__Brief__.
All of the listing should be output exactly, apart from the pictures.

__Material for this exercise__.
BEGIN

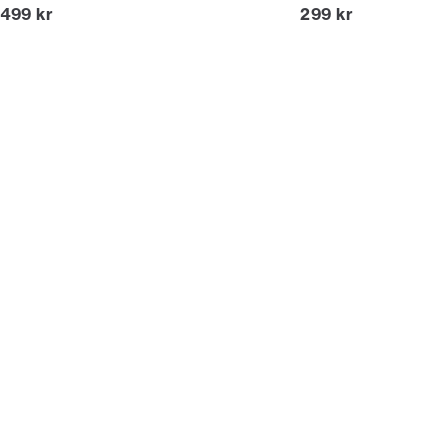
Nuvarande pris
Nuvarande pris
499 kr
299 kr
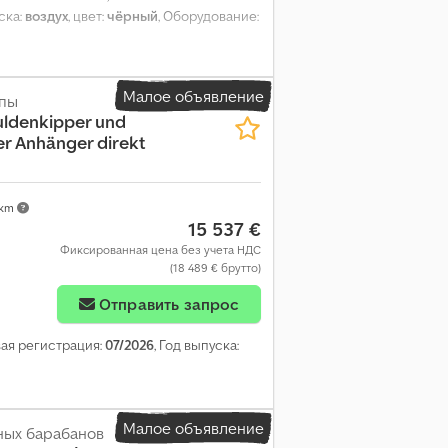
ска:
воздух
, цвет:
чёрный
, Оборудование:
Малое объявление
пы
ldenkipper und
er Anhänger direkt
 km
15 537 €
Фиксированная цена без учета НДС
(18 489 € брутто)
Отправить запрос
вая регистрация:
07/2026
, Год выпуска:
Малое объявление
ных барабанов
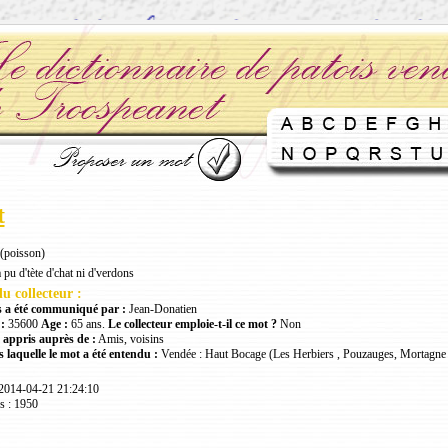
t
(poisson)
 pu d'tète d'chat ni d'verdons
u collecteur :
 a été communiqué par :
Jean-Donatien
:
35600
Age :
65 ans.
Le collecteur emploie-t-il ce mot ?
Non
 appris auprès de :
Amis, voisins
 laquelle le mot a été entendu :
Vendée : Haut Bocage (Les Herbiers , Pouzauges, Mortagne 
 2014-04-21 21:24:10
s : 1950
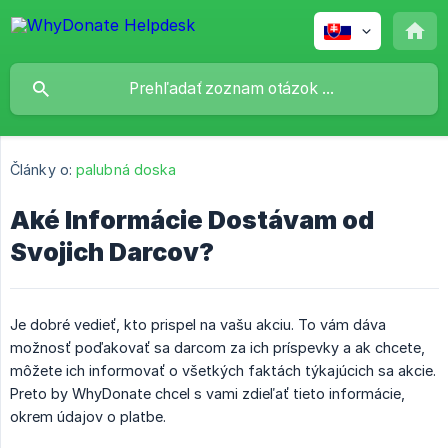
Články o:
palubná doska
Aké Informácie Dostávam od
Svojich Darcov?
Je dobré vedieť, kto prispel na vašu akciu. To vám dáva
možnosť poďakovať sa darcom za ich príspevky a ak chcete,
môžete ich informovať o všetkých faktách týkajúcich sa akcie.
Preto by WhyDonate chcel s vami zdieľať tieto informácie,
okrem údajov o platbe.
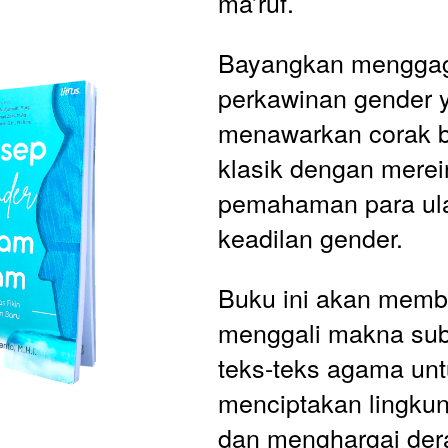
ma’ruf.
Bayangkan menggaga
perkawinan gender y
menawarkan corak bar
klasik dengan merein
pemahaman para ul
keadilan gender. 
Buku ini akan memb
menggali makna subst
teks-teks agama unt
menciptakan lingkun
dan menghargai dera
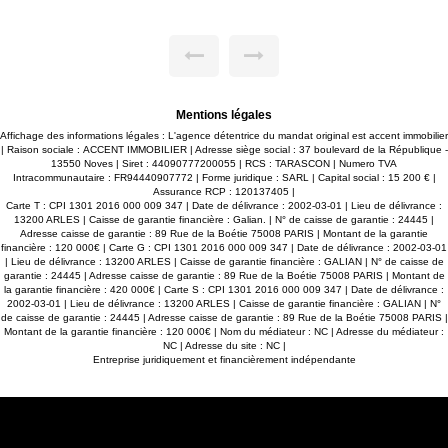
gistrer,
déposer votre demande ? Pour l'enregistrer, cliquer
 Répondez
"message" en bas de cette annonce. Réponde
ns votre
questionnaire reçu par mail, nous traiterons votre de
dans les 48h.
Mentions légales
Affichage des informations légales : L'agence détentrice du mandat original est accent immobilier
| Raison sociale : ACCENT IMMOBILIER | Adresse siège social : 37 boulevard de la République -
13550 Noves | Siret : 44090777200055 | RCS : TARASCON | Numero TVA
Intracommunautaire : FR94440907772 | Forme juridique : SARL | Capital social : 15 200 € |
Assurance RCP : 120137405 |
Carte T : CPI 1301 2016 000 009 347 | Date de délivrance : 2002-03-01 | Lieu de délivrance :
13200 ARLES | Caisse de garantie financière : Galian. | N° de caisse de garantie : 24445 |
Adresse caisse de garantie : 89 Rue de la Boétie 75008 PARIS | Montant de la garantie
financière : 120 000€ | Carte G : CPI 1301 2016 000 009 347 | Date de délivrance : 2002-03-01
| Lieu de délivrance : 13200 ARLES | Caisse de garantie financière : GALIAN | N° de caisse de
garantie : 24445 | Adresse caisse de garantie : 89 Rue de la Boétie 75008 PARIS | Montant de
la garantie financière : 420 000€ | Carte S : CPI 1301 2016 000 009 347 | Date de délivrance :
2002-03-01 | Lieu de délivrance : 13200 ARLES | Caisse de garantie financière : GALIAN | N°
de caisse de garantie : 24445 | Adresse caisse de garantie : 89 Rue de la Boétie 75008 PARIS |
Montant de la garantie financière : 120 000€ | Nom du médiateur : NC | Adresse du médiateur :
NC | Adresse du site : NC |
Entreprise juridiquement et financièrement indépendante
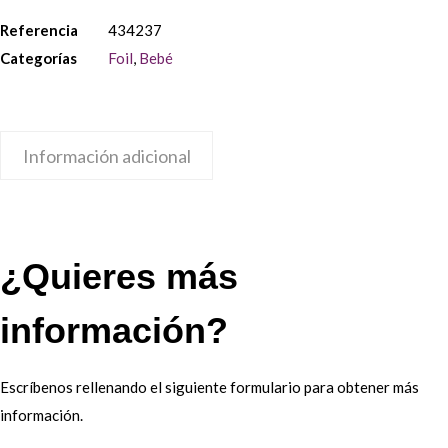
Referencia
434237
Categorías
Foil
,
Bebé
Información adicional
¿Quieres más
información?
Escríbenos rellenando el siguiente formulario para obtener más
información.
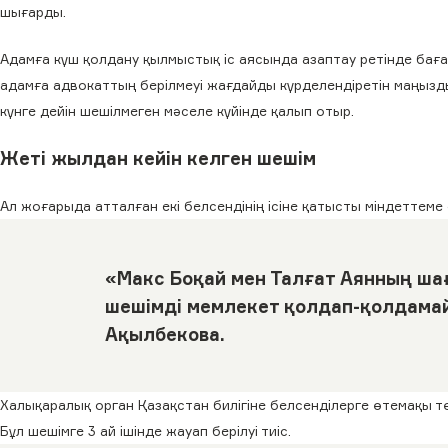
шығарды.
Адамға күш қолдану қылмыстық іс аясында азаптау ретінде бағал
адамға адвокаттың берілмеуі жағдайды күрделендіретін маңызды
күнге дейін шешілмеген мәселе күйінде қалып отыр.
Жеті жылдан кейін келген шешім
Ал жоғарыда атталған екі белсендінің ісіне қатысты міндеттеме
«Макс Боқай мен Талғат Аянның ша
шешімді мемлекет қолдап-қолдамай
Ақылбекова.
Халықаралық орган Қазақстан билігіне белсенділерге өтемақы 
Бұл шешімге 3 ай ішінде жауап берілуі тиіс.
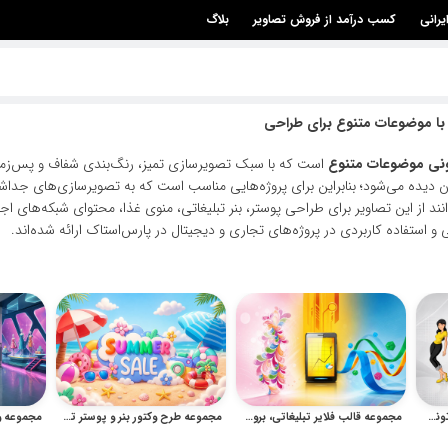
یرانی
کسب درآمد از فروش تصاویر
بلاگ
 با موضوعات متنوع برای طراحی
تونی موضوعات متنوع
است که با سبک تصویرسازی تمیز، رنگ‌بندی شفاف و پس‌زمین
ن دیده می‌شود؛ بنابراین برای پروژه‌هایی مناسب است که به تصویرسازی‌های جداشده
انند از این تصاویر برای طراحی پوستر، بنر تبلیغاتی، منوی غذا، محتوای شبکه‌های
و استفاده کاربردی در پروژه‌های تجاری و دیجیتال در پارس‌استاک ارائه شده‌اند.
مجموعه وکتور کاراکترهای کارتونی نوجوان و کودک
مجموعه قالب فلایر تبلیغاتی، بروشور شرکتی و پوستر آماده
مجموعه طرح وکتور بنر و پوستر تخفیف تابستانه برای فروش ویژه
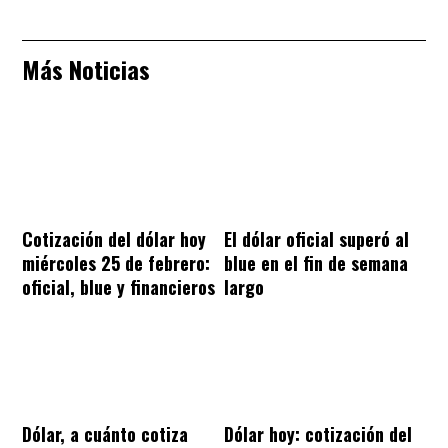
Más Noticias
Cotización del dólar hoy
El dólar oficial superó al
miércoles 25 de febrero:
blue en el fin de semana
oficial, blue y financieros
largo
Dólar, a cuánto cotiza
Dólar hoy: cotización del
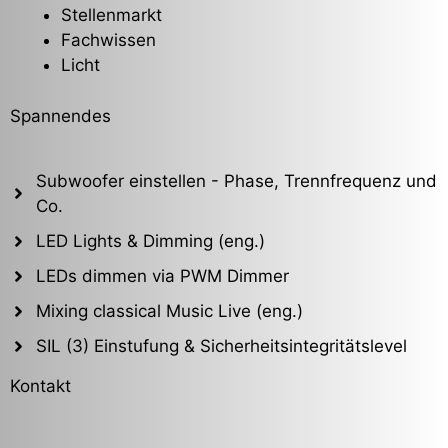
Stellenmarkt
Fachwissen
Licht
Spannendes
Subwoofer einstellen - Phase, Trennfrequenz und
Co.
LED Lights & Dimming (eng.)
LEDs dimmen via PWM Dimmer
Mixing classical Music Live (eng.)
SIL (3) Einstufung & Sicherheitsintegritätslevel
Kontakt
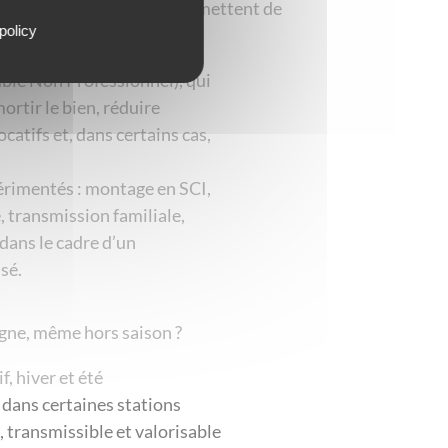
l. Plusieurs dispositifs permettent de
policy
lé Non Professionnel), qui
ortir le bien, réduire
ocatifs et, dans certains cas,
périmentés : montage en SCI,
transmission familiale,
 dans le cadre d’un
sé.
gne, même hors saison ?
, hiver et été
 dans certaines stations
, transmissible et valorisable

END

__Exercise result__.
Nuvarande pris
Nuvarande pris
499 kr
299 kr
ска:
воздух
, цвет:
чёрный
, Оборудование:
Малое объявление
пы
ldenkipper und
er Anhänger direkt
 km
15 537 €
Фиксированная цена без учета НДС
(18 489 € брутто)
Отправить запрос
вая регистрация:
07/2026
, Год выпуска:
Малое объявление
ных барабанов
t
(poisson)
 pu d'tète d'chat ni d'verdons
u collecteur :
 a été communiqué par :
Jean-Donatien
:
35600
Age :
65 ans.
Le collecteur emploie-t-il ce mot ?
Non
 appris auprès de :
Amis, voisins
 laquelle le mot a été entendu :
Vendée : Haut Bocage (Les Herbiers , Pouzauges, Mortagne 
 2014-04-21 21:24:10
s : 1950
Články o:
palubná doska
Aké Informácie Dostávam od
Svojich Darcov?
Je dobré vedieť, kto prispel na vašu akciu. To vám dáva
možnosť poďakovať sa darcom za ich príspevky a ak chcete,
môžete ich informovať o všetkých faktách týkajúcich sa akcie.
Preto by WhyDonate chcel s vami zdieľať tieto informácie,
okrem údajov o platbe.
ma’ruf.
Bayangkan menggaga
perkawinan gender y
menawarkan corak bar
klasik dengan merein
pemahaman para ul
keadilan gender. 
Buku ini akan memb
menggali makna subst
teks-teks agama unt
menciptakan lingkun
dan menghargai dera
gistrer,
déposer votre demande ? Pour l'enregistrer, cliquer
 Répondez
"message" en bas de cette annonce. Réponde
ns votre
questionnaire reçu par mail, nous traiterons votre de
dans les 48h.
Mentions légales
Affichage des informations légales : L'agence détentrice du mandat original est accent immobilier
| Raison sociale : ACCENT IMMOBILIER | Adresse siège social : 37 boulevard de la République -
13550 Noves | Siret : 44090777200055 | RCS : TARASCON | Numero TVA
Intracommunautaire : FR94440907772 | Forme juridique : SARL | Capital social : 15 200 € |
Assurance RCP : 120137405 |
Carte T : CPI 1301 2016 000 009 347 | Date de délivrance : 2002-03-01 | Lieu de délivrance :
13200 ARLES | Caisse de garantie financière : Galian. | N° de caisse de garantie : 24445 |
Adresse caisse de garantie : 89 Rue de la Boétie 75008 PARIS | Montant de la garantie
financière : 120 000€ | Carte G : CPI 1301 2016 000 009 347 | Date de délivrance : 2002-03-01
| Lieu de délivrance : 13200 ARLES | Caisse de garantie financière : GALIAN | N° de caisse de
garantie : 24445 | Adresse caisse de garantie : 89 Rue de la Boétie 75008 PARIS | Montant de
la garantie financière : 420 000€ | Carte S : CPI 1301 2016 000 009 347 | Date de délivrance :
2002-03-01 | Lieu de délivrance : 13200 ARLES | Caisse de garantie financière : GALIAN | N°
de caisse de garantie : 24445 | Adresse caisse de garantie : 89 Rue de la Boétie 75008 PARIS |
Montant de la garantie financière : 120 000€ | Nom du médiateur : NC | Adresse du médiateur :
NC | Adresse du site : NC |
Entreprise juridiquement et financièrement indépendante
Referencia
434237
Categorías
Foil
,
Bebé
Información adicional
¿Quieres más
información?
Escríbenos rellenando el siguiente formulario para obtener más
información.
шығарды.
Адамға күш қолдану қылмыстық іс аясында азаптау ретінде бағал
адамға адвокаттың берілмеуі жағдайды күрделендіретін маңызды
күнге дейін шешілмеген мәселе күйінде қалып отыр.
Жеті жылдан кейін келген шешім
Ал жоғарыда атталған екі белсендінің ісіне қатысты міндеттеме
«Макс Боқай мен Талғат Аянның ша
шешімді мемлекет қолдап-қолдамай
Ақылбекова.
Халықаралық орган Қазақстан билігіне белсенділерге өтемақы 
Бұл шешімге 3 ай ішінде жауап берілуі тиіс.
یرانی
کسب درآمد از فروش تصاویر
بلاگ
 با موضوعات متنوع برای طراحی
تونی موضوعات متنوع
است که با سبک تصویرسازی تمیز، رنگ‌بندی شفاف و پس‌زمین
ن دیده می‌شود؛ بنابراین برای پروژه‌هایی مناسب است که به تصویرسازی‌های جداشده
انند از این تصاویر برای طراحی پوستر، بنر تبلیغاتی، منوی غذا، محتوای شبکه‌های
و استفاده کاربردی در پروژه‌های تجاری و دیجیتال در پارس‌استاک ارائه شده‌اند.
مجموعه وکتور کاراکترهای کارتونی نوجوان و کودک
مجموعه قالب فلایر تبلیغاتی، بروشور شرکتی و پوستر آماده
مجموعه طرح وکتور بنر و پوستر تخفیف تابستانه برای فروش ویژه
Más Noticias
Cotización del dólar hoy
El dólar oficial superó al
miércoles 25 de febrero:
blue en el fin de semana
oficial, blue y financieros
largo
Dólar, a cuánto cotiza
Dólar hoy: cotización del
Stellenmarkt
Fachwissen
Licht
Spannendes
Subwoofer einstellen - Phase, Trennfrequenz und
Co.
LED Lights & Dimming (eng.)
LEDs dimmen via PWM Dimmer
Mixing classical Music Live (eng.)
SIL (3) Einstufung & Sicherheitsintegritätslevel
Kontakt
l. Plusieurs dispositifs permettent de
policy
lé Non Professionnel), qui
ortir le bien, réduire
ocatifs et, dans certains cas,
périmentés : montage en SCI,
transmission familiale,
 dans le cadre d’un
sé.
gne, même hors saison ?
, hiver et été
 dans certaines stations
, transmissible et valorisable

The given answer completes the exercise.